▶ _Instructions for the task_: Each entry below is to be duplicated precisely.

-*-*-

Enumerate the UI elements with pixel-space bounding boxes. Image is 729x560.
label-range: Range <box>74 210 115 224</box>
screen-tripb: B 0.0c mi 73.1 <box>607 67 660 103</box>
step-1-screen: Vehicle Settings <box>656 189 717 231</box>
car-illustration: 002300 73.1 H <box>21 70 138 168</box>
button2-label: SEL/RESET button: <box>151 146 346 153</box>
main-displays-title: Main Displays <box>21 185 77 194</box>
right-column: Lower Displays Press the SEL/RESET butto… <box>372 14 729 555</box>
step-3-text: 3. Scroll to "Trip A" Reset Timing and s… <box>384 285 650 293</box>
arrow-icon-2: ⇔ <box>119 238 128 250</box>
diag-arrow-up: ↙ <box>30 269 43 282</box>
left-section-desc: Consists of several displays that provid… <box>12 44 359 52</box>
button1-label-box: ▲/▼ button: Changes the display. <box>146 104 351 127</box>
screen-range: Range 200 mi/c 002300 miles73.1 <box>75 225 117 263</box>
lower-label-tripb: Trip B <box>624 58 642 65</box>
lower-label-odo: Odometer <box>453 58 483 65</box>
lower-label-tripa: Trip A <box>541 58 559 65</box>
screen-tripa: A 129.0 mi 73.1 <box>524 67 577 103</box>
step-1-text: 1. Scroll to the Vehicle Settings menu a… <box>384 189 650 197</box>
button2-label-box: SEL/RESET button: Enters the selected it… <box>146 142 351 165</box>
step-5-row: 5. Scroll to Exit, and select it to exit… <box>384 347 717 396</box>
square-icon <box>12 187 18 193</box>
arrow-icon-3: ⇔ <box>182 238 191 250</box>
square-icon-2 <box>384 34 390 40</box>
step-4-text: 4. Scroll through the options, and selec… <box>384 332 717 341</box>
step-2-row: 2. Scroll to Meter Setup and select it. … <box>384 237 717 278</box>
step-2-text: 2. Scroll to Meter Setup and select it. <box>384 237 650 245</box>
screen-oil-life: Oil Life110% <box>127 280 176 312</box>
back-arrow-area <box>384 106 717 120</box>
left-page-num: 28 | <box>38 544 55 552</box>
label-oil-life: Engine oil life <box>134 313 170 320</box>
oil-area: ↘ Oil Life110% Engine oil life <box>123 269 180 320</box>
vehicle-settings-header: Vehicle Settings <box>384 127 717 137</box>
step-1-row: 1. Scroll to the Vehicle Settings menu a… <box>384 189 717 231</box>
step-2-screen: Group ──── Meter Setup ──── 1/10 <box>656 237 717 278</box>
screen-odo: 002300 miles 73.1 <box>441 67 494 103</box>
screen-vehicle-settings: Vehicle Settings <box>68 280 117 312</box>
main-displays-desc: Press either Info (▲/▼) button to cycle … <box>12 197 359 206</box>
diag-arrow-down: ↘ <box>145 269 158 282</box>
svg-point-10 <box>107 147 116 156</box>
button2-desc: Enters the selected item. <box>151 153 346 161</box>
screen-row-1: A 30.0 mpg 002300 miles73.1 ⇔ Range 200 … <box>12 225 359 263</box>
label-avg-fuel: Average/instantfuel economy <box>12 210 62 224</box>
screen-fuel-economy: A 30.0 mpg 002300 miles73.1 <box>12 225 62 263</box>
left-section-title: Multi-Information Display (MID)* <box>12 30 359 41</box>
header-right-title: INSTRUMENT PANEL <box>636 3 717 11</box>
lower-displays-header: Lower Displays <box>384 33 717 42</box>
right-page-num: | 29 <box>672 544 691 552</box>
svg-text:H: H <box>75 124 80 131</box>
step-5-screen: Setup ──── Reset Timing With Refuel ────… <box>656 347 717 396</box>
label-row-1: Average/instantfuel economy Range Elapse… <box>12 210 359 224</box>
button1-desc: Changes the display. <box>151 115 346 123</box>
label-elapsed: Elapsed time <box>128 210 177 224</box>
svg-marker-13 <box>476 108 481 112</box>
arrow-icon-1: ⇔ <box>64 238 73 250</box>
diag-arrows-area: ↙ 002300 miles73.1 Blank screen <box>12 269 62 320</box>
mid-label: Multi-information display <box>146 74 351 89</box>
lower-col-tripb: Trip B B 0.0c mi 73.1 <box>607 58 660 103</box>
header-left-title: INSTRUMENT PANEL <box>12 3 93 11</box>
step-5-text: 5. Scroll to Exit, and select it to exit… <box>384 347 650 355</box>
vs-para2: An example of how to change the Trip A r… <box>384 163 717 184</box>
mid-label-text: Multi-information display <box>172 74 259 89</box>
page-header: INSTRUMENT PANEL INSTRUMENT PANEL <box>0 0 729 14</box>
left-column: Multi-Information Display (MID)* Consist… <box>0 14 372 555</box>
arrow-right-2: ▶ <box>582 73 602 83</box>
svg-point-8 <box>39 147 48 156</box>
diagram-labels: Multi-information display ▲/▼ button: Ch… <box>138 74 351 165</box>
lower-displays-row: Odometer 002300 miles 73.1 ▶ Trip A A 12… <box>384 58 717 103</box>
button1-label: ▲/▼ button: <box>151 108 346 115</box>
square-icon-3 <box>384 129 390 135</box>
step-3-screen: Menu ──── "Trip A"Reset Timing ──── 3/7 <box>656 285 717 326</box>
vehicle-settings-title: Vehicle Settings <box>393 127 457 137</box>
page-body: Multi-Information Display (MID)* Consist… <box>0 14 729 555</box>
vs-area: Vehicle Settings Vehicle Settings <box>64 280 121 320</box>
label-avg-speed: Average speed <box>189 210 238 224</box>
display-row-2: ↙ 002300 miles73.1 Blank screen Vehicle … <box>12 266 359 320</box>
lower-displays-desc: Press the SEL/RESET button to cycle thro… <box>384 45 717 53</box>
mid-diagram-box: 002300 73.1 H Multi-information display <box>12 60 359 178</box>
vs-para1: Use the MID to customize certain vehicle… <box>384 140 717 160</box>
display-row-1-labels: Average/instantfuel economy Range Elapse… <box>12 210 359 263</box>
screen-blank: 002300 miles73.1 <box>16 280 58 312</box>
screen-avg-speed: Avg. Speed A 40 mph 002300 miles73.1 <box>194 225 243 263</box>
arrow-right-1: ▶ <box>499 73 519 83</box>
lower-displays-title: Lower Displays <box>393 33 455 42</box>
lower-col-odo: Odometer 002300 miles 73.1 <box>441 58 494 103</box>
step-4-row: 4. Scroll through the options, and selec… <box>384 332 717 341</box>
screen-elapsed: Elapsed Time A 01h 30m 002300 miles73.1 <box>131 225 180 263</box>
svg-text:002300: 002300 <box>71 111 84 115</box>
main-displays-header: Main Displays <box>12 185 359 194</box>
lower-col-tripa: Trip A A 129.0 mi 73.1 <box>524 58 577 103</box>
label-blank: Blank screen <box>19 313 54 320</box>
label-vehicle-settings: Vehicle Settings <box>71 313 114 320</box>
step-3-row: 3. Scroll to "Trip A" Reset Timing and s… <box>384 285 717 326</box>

-*-*-

▶ _Answer area_:
Enumerate the UI elements with pixel-space bounding boxes. Image is 729x560.
label-range: Range <box>74 210 115 224</box>
screen-tripb: B 0.0c mi 73.1 <box>607 67 660 103</box>
step-1-screen: Vehicle Settings <box>656 189 717 231</box>
car-illustration: 002300 73.1 H <box>21 70 138 168</box>
button2-label: SEL/RESET button: <box>151 146 346 153</box>
main-displays-title: Main Displays <box>21 185 77 194</box>
right-column: Lower Displays Press the SEL/RESET butto… <box>372 14 729 555</box>
step-3-text: 3. Scroll to "Trip A" Reset Timing and s… <box>384 285 650 293</box>
arrow-icon-2: ⇔ <box>119 238 128 250</box>
diag-arrow-up: ↙ <box>30 269 43 282</box>
left-section-desc: Consists of several displays that provid… <box>12 44 359 52</box>
button1-label-box: ▲/▼ button: Changes the display. <box>146 104 351 127</box>
screen-range: Range 200 mi/c 002300 miles73.1 <box>75 225 117 263</box>
lower-label-tripb: Trip B <box>624 58 642 65</box>
lower-label-odo: Odometer <box>453 58 483 65</box>
lower-label-tripa: Trip A <box>541 58 559 65</box>
screen-tripa: A 129.0 mi 73.1 <box>524 67 577 103</box>
step-1-text: 1. Scroll to the Vehicle Settings menu a… <box>384 189 650 197</box>
button2-label-box: SEL/RESET button: Enters the selected it… <box>146 142 351 165</box>
step-5-row: 5. Scroll to Exit, and select it to exit… <box>384 347 717 396</box>
square-icon <box>12 187 18 193</box>
arrow-icon-3: ⇔ <box>182 238 191 250</box>
square-icon-2 <box>384 34 390 40</box>
step-4-text: 4. Scroll through the options, and selec… <box>384 332 717 341</box>
step-2-row: 2. Scroll to Meter Setup and select it. … <box>384 237 717 278</box>
step-2-text: 2. Scroll to Meter Setup and select it. <box>384 237 650 245</box>
screen-oil-life: Oil Life110% <box>127 280 176 312</box>
back-arrow-area <box>384 106 717 120</box>
left-page-num: 28 | <box>38 544 55 552</box>
label-oil-life: Engine oil life <box>134 313 170 320</box>
oil-area: ↘ Oil Life110% Engine oil life <box>123 269 180 320</box>
vehicle-settings-header: Vehicle Settings <box>384 127 717 137</box>
step-1-row: 1. Scroll to the Vehicle Settings menu a… <box>384 189 717 231</box>
step-2-screen: Group ──── Meter Setup ──── 1/10 <box>656 237 717 278</box>
screen-odo: 002300 miles 73.1 <box>441 67 494 103</box>
screen-vehicle-settings: Vehicle Settings <box>68 280 117 312</box>
main-displays-desc: Press either Info (▲/▼) button to cycle … <box>12 197 359 206</box>
diag-arrow-down: ↘ <box>145 269 158 282</box>
svg-point-10 <box>107 147 116 156</box>
button2-desc: Enters the selected item. <box>151 153 346 161</box>
screen-row-1: A 30.0 mpg 002300 miles73.1 ⇔ Range 200 … <box>12 225 359 263</box>
label-avg-fuel: Average/instantfuel economy <box>12 210 62 224</box>
screen-fuel-economy: A 30.0 mpg 002300 miles73.1 <box>12 225 62 263</box>
left-section-title: Multi-Information Display (MID)* <box>12 30 359 41</box>
header-right-title: INSTRUMENT PANEL <box>636 3 717 11</box>
lower-displays-header: Lower Displays <box>384 33 717 42</box>
right-page-num: | 29 <box>672 544 691 552</box>
svg-text:H: H <box>75 124 80 131</box>
step-5-screen: Setup ──── Reset Timing With Refuel ────… <box>656 347 717 396</box>
label-row-1: Average/instantfuel economy Range Elapse… <box>12 210 359 224</box>
button1-desc: Changes the display. <box>151 115 346 123</box>
label-elapsed: Elapsed time <box>128 210 177 224</box>
svg-marker-13 <box>476 108 481 112</box>
arrow-icon-1: ⇔ <box>64 238 73 250</box>
diag-arrows-area: ↙ 002300 miles73.1 Blank screen <box>12 269 62 320</box>
mid-label: Multi-information display <box>146 74 351 89</box>
lower-col-tripb: Trip B B 0.0c mi 73.1 <box>607 58 660 103</box>
header-left-title: INSTRUMENT PANEL <box>12 3 93 11</box>
step-5-text: 5. Scroll to Exit, and select it to exit… <box>384 347 650 355</box>
vs-para2: An example of how to change the Trip A r… <box>384 163 717 184</box>
mid-label-text: Multi-information display <box>172 74 259 89</box>
page-header: INSTRUMENT PANEL INSTRUMENT PANEL <box>0 0 729 14</box>
left-column: Multi-Information Display (MID)* Consist… <box>0 14 372 555</box>
arrow-right-2: ▶ <box>582 73 602 83</box>
svg-point-8 <box>39 147 48 156</box>
diagram-labels: Multi-information display ▲/▼ button: Ch… <box>138 74 351 165</box>
lower-displays-row: Odometer 002300 miles 73.1 ▶ Trip A A 12… <box>384 58 717 103</box>
button1-label: ▲/▼ button: <box>151 108 346 115</box>
square-icon-3 <box>384 129 390 135</box>
step-3-screen: Menu ──── "Trip A"Reset Timing ──── 3/7 <box>656 285 717 326</box>
vehicle-settings-title: Vehicle Settings <box>393 127 457 137</box>
page-body: Multi-Information Display (MID)* Consist… <box>0 14 729 555</box>
vs-area: Vehicle Settings Vehicle Settings <box>64 280 121 320</box>
label-avg-speed: Average speed <box>189 210 238 224</box>
display-row-2: ↙ 002300 miles73.1 Blank screen Vehicle … <box>12 266 359 320</box>
lower-displays-desc: Press the SEL/RESET button to cycle thro… <box>384 45 717 53</box>
mid-diagram-box: 002300 73.1 H Multi-information display <box>12 60 359 178</box>
vs-para1: Use the MID to customize certain vehicle… <box>384 140 717 160</box>
display-row-1-labels: Average/instantfuel economy Range Elapse… <box>12 210 359 263</box>
screen-blank: 002300 miles73.1 <box>16 280 58 312</box>
screen-avg-speed: Avg. Speed A 40 mph 002300 miles73.1 <box>194 225 243 263</box>
arrow-right-1: ▶ <box>499 73 519 83</box>
lower-displays-title: Lower Displays <box>393 33 455 42</box>
lower-col-odo: Odometer 002300 miles 73.1 <box>441 58 494 103</box>
step-4-row: 4. Scroll through the options, and selec… <box>384 332 717 341</box>
screen-elapsed: Elapsed Time A 01h 30m 002300 miles73.1 <box>131 225 180 263</box>
svg-text:002300: 002300 <box>71 111 84 115</box>
main-displays-header: Main Displays <box>12 185 359 194</box>
lower-col-tripa: Trip A A 129.0 mi 73.1 <box>524 58 577 103</box>
label-blank: Blank screen <box>19 313 54 320</box>
label-vehicle-settings: Vehicle Settings <box>71 313 114 320</box>
step-3-row: 3. Scroll to "Trip A" Reset Timing and s… <box>384 285 717 326</box>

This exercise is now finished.